Тяжёлым был год шестнадцатый, семнадцатый, но самым жутким был год восемнадцатый. Весной 1918 года на Семиречье пришли белогвардейские банды Дутова и Анненкова. Дутов взял южнее, а северную часть Семиречья контролировал Анненков, и топтались на одном месте до весны 1920 года. Когда пришла белая гвардия, за ворота ушли быки рабочие, коровы – их реквизировали белогвардейцы, они тоже любили мясо говядину. Теперь в усадьбе Петра Ивановича ходило только полтора или два десятка кур. Собак не было – часть забрали, часть порастреляли, да и охранять теперь уже нечего было. С приходом белогвардейцев с усадьбы ушли Мамырбек с женой. А Чигирбай с женой ушёл, когда забрали с усадьбы последний скот. Белогвардейцы неоднократно наведывались к Петру Ивановичу, просили, требовали денег, драгоценностей, но он не мог дать того, чего не имел уже и сам. Валька, видя такое дело, ушла с усадьбы неизвестно куда. Аннушка посоветовалась с Клавдией, Клавдия обещала присматривать за детьми Петра Ивановича, за заболевшим Петром самим и Ксенией.
Пётр заболел неожиданно: у него поднялась высокая температура, озноб, он впал в беспамятство, бредил. Приглашенный врач констатировал у Петра Ивановича тяжёлую заразную болезнь – брюшной тиф, распространённую среди бойцов белогвардейцев банды Анненкова. Переносчиком этого заболевания, как пояснил врач, является обычная платяная вша. Заразиться он мог от белогвардейцев, когда они приходили к нему реквизировать скот или когда белогвардейцы неоднократно наведывались, требуя денег, драгоценностей. Клавдии врач дал задание не контактировать с больным, поскольку она ухаживала за детьми.

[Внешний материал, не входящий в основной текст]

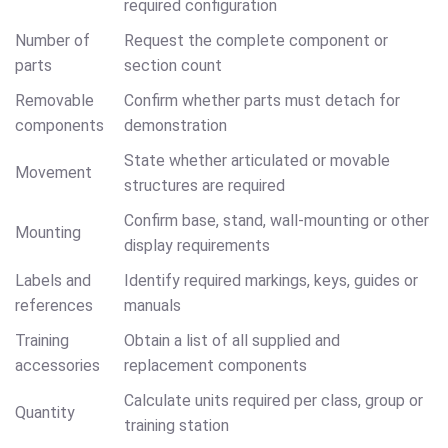
required configuration
Number of
Request the complete component or
parts
section count
Removable
Confirm whether parts must detach for
components
demonstration
State whether articulated or movable
Movement
structures are required
Confirm base, stand, wall-mounting or other
Mounting
display requirements
Labels and
Identify required markings, keys, guides or
references
manuals
Training
Obtain a list of all supplied and
accessories
replacement components
Calculate units required per class, group or
Quantity
training station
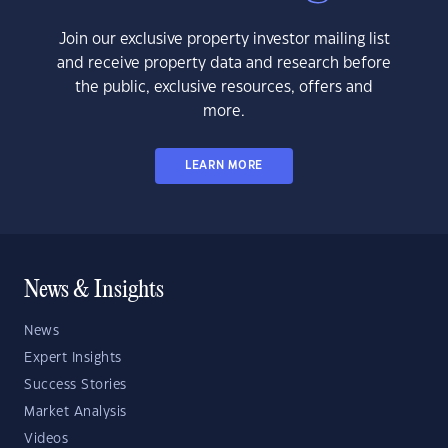
Join our exclusive property investor mailing list
and receive property data and research before
the public, exclusive resources, offers and
more.
LEARN MORE
News & Insights
News
Expert Insights
Success Stories
Market Analysis
Videos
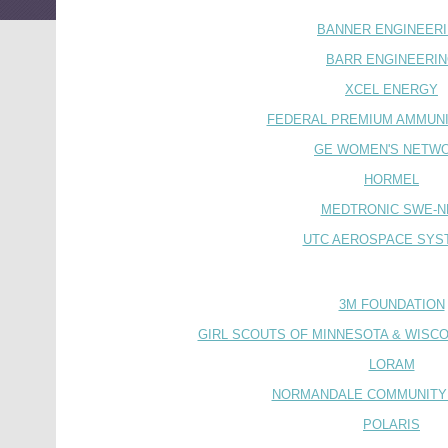
BANNER ENGINEER
BARR ENGINEERI
XCEL ENERGY
FEDERAL PREMIUM AMMUNIT
GE WOMEN'S NETW
HORMEL
MEDTRONIC SWE-N
UTC AEROSPACE SYS
3M FOUNDATION
GIRL SCOUTS OF MINNESOTA & WISCO
LORAM
NORMANDALE COMMUNITY
POLARIS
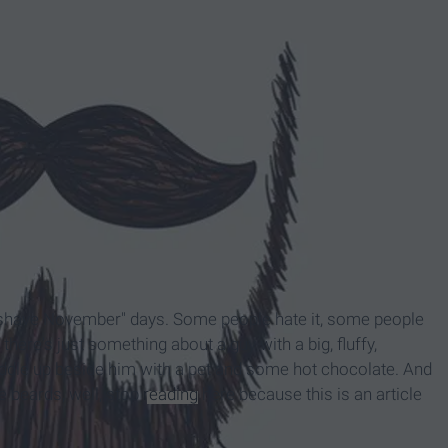
shave November" days. Some people hate it, some people
there's just something about a guy with a big, fluffy,
ddle up beside him with a pet and some hot chocolate. And
e beards, well, stop
reading
here because this is an article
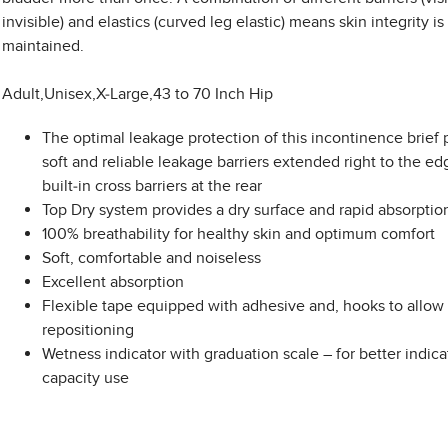
invisible) and elastics (curved leg elastic) means skin integrity is
maintained.
Adult,Unisex,X-Large,43 to 70 Inch Hip
The optimal leakage protection of this incontinence brief 
soft and reliable leakage barriers extended right to the e
built-in cross barriers at the rear
Top Dry system provides a dry surface and rapid absorptio
100% breathability for healthy skin and optimum comfort
Soft, comfortable and noiseless
Excellent absorption
Flexible tape equipped with adhesive and, hooks to allow 
repositioning
Wetness indicator with graduation scale – for better indica
capacity use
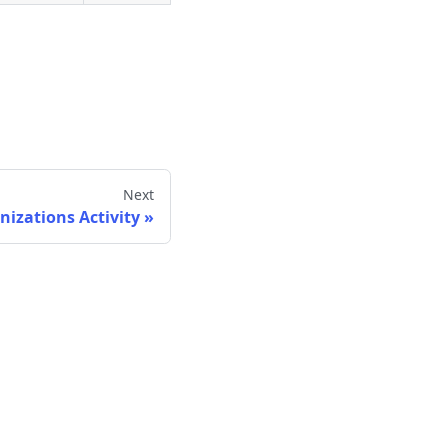
Next
nizations Activity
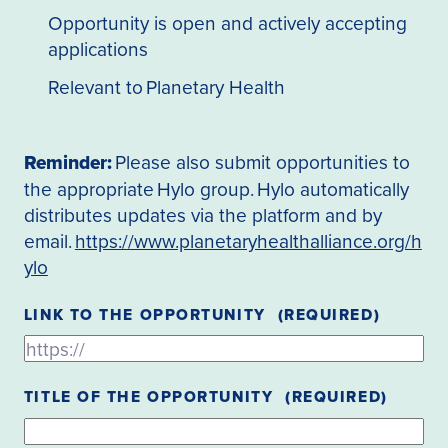
Opportunity is open and actively accepting
applications
Relevant to Planetary Health
Reminder:
Please also submit opportunities to
the appropriate Hylo group. Hylo automatically
distributes updates via the platform and by
email.
https://www.planetaryhealthalliance.org/h
ylo
LINK TO THE OPPORTUNITY
(REQUIRED)
TITLE OF THE OPPORTUNITY
(REQUIRED)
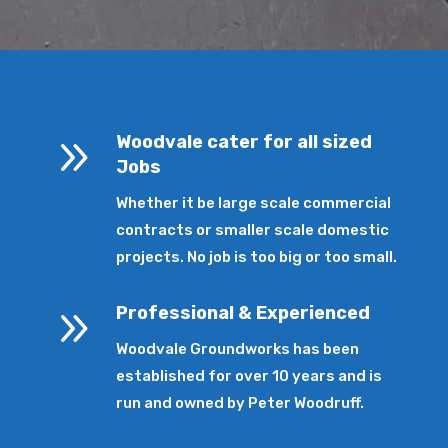
9
Woodvale cater for all sized
Jobs
Whether it be large scale commercial
contracts or smaller scale domestic
projects. No job is too big or too small.
9
Professional & Experienced
Woodvale Groundworks has been
established for over 10 years and is
run and owned by Peter Woodruff.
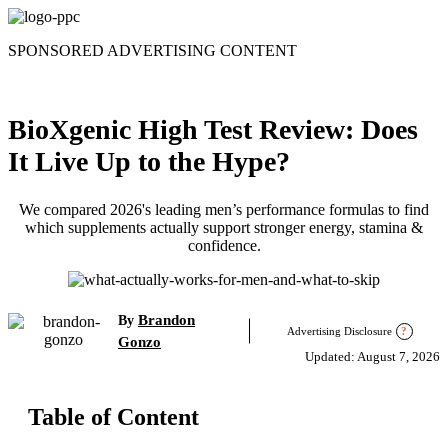
Skip
to
SPONSORED ADVERTISING CONTENT
content
BioXgenic High Test Review: Does
It Live Up to the Hype?
We compared 2026's leading men’s performance formulas to find
which supplements actually support stronger energy, stamina &
confidence.
Brandon
By
Advertising Disclosure
?
Gonzo
Updated: August 7, 2026
Table of Content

Обязанности сестры-милосердия взяла на себя жена, Ксения, добровольно. Она клятвенно обещала ухаживать за ним, давать ему медикаменты, лечить его. Но оказалось, как пояснил врач, метода лечения медикаментозного нет, а есть народный опыт. Заболевшего тяжелой заразной болезнью изолируют, сорок дней он не должен принимать никакой пищи, кроме как по столовой ложке три раза в день кипячёной воды. А лечение состоит в том, что на теле больного ловят живых вшей, закатывают их в хлебный мякиш величиной со спичечную головку, и дают проглатывать больному ежедневно, увеличивая по количеству. Таким образом, вша, насосавшись заразной крови больного, нафаршированная заразным началом, попадая в желудочно-кишечный тракт больного, переваривается, а на организм действует как вакцина, обеспечивая выработку антител, ускоряя выздоровление организма.